All das greift die Autorin sehr schön auf. In sehr gefälligem Stil beschreibt sie Garbos Werdegang und ihre Filmografie, ihr Verhältnis zu Familie und Freunden, zu Regisseuren, Mentoren und ihrem Arbeitgeber MGM und zu Männern und Frauen. Dabei bleibt sie gefühlvoll und empathisch mit ihrer Heldin, driftet nicht ins Kitschige ab und hält sich meines Erachtens gut an biografische Tatsachen. Sehr schön fand ich die Herausarbeitung der starken Persönlichkeit Garbos, die einerseits voller Zweifel ob ihrer mangelnden Bildung und ihres Talents ist, sich aber andererseits in schwierigen Momenten stets durchzusetzen weiß und nie aufgibt. Ihre Chancen nutzen, zur richtigen Zeit am richtigen Ort zu sein, auch das war wohl ein großes Talent der Schauspielerin.

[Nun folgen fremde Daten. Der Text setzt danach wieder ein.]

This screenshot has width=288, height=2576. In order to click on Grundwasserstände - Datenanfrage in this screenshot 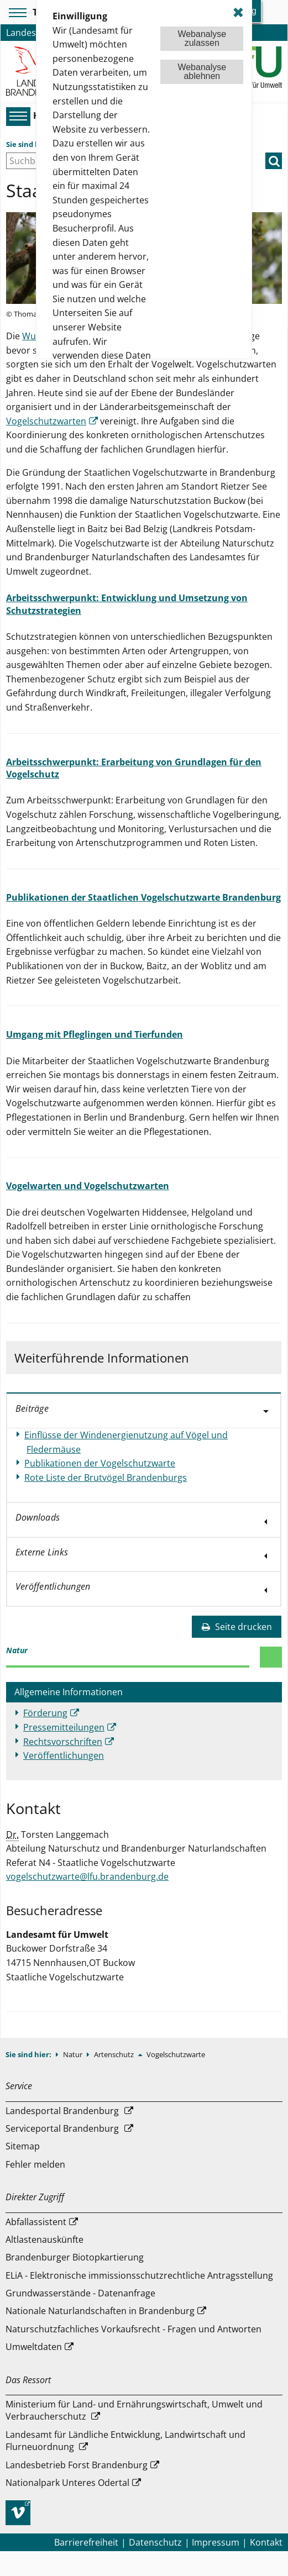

Formal unterteilt sich der biografische Roman in vier Teile, die jeweils mit Jahreszeiten überschrieben sind, und setzt am Beginn ihrer Karriere ein. Diese ersten Jahre werden sehr ausführlich beleuchtet, während später, als sie ein Star ist, die Jahre gerafft und die Zeitsprünge größer werden. In dieser ersten Zeit ist alles sehr emotional, Greta macht sich viel Gedanken, vermisst ihre Familie, zweifelt an ihrem Talent. Als sie ein Star ist, tritt mehr der technische Aspekt in den Vordergrund, welche Filme dreht sie mit welchem Regisseur, wie läuft das ab, mit wem kommt sie gut aus, mit wem nicht. Zwischendurch kommt es ein bisschen wie eine Filmografie daher, es wird so aber deutlich, wie viel Greta Garbo gearbeitet hat und welches Vermächtnis sie hinterlässt. Der emotionale Aspekt ist zwar hier auch vorhanden, tritt aber ein wenig in den Hintergrund. Insgesamt ist uns die junge Greta näher als der Star Garbo, die sich als weltbekannte Berühmtheit immer mehr in ihrer selbst gewählten Einsamkeit verschanzt. Die Autorin schafft es aber sehr gut, uns den Menschen Greta nahe zu bringen. Ich habe jedenfalls großen Anteil an ihrem Leben und ihrem Wirken genommen.

Fazit: Man muss kein Garbo-Fan sein, um dieses Buch zu lesen und zu mögen. Eine gewisse Affinität zu Ikonen und starken Frauen schadet aber nicht. Dank des wundervollen Stils lässt sich die Geschichte sehr gut lesen und gewährt tiefe Einblicke in das Filmgeschäft und in die Persönlichkeit einer außergewöhnlichen Frau.